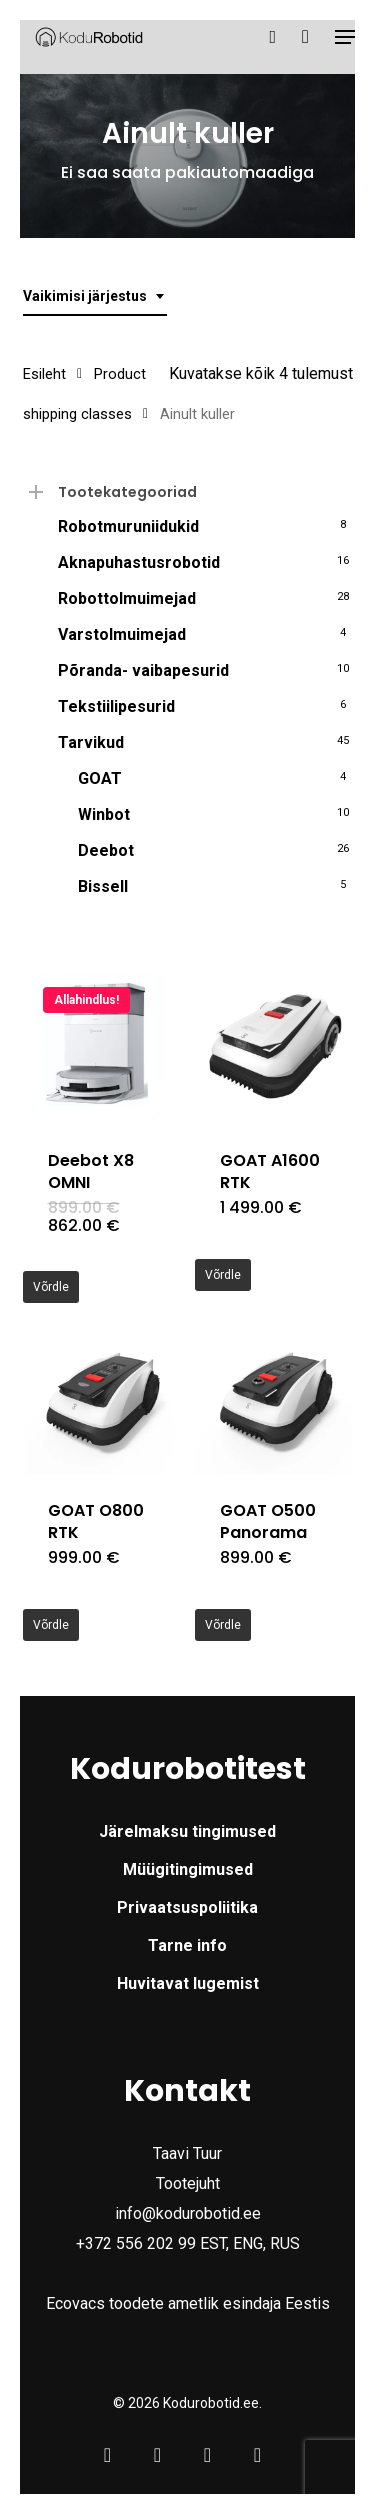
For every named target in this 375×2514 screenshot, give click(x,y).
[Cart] (305, 37)
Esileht (44, 374)
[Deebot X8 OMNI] (101, 1045)
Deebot (106, 850)
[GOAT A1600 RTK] (273, 1045)
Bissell (103, 886)
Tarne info (187, 1945)
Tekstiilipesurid (116, 706)
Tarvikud (91, 742)
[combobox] (95, 296)
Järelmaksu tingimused (187, 1831)
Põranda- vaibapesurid (143, 670)
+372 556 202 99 (136, 2243)
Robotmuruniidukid (128, 526)
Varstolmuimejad (122, 634)
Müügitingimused (188, 1869)
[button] (346, 37)
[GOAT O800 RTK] (101, 1396)
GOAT (100, 778)
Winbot (104, 814)
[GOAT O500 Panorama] (273, 1396)
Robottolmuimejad (127, 598)
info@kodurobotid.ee (188, 2213)
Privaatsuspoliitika (187, 1907)
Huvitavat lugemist (188, 1983)
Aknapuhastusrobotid (139, 562)
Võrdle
------------------------------
All text in the material above must be written out exactly; the images are to be skipped.

For every named target in this 375×2514 screenshot, give click(x,y).
[Cart] (305, 37)
Esileht (44, 374)
[Deebot X8 OMNI] (101, 1045)
Deebot (106, 850)
[GOAT A1600 RTK] (273, 1045)
Bissell (103, 886)
Tarne info (187, 1945)
Tekstiilipesurid (116, 706)
Tarvikud (91, 742)
[combobox] (95, 296)
Järelmaksu tingimused (187, 1831)
Põranda- vaibapesurid (143, 670)
+372 556 202 99 (136, 2243)
Robotmuruniidukid (128, 526)
Varstolmuimejad (122, 634)
Müügitingimused (188, 1869)
[button] (346, 37)
[GOAT O800 RTK] (101, 1396)
GOAT (100, 778)
Winbot (104, 814)
[GOAT O500 Panorama] (273, 1396)
Robottolmuimejad (127, 598)
info@kodurobotid.ee (188, 2213)
Privaatsuspoliitika (187, 1907)
Huvitavat lugemist (188, 1983)
Aknapuhastusrobotid (139, 562)
Võrdle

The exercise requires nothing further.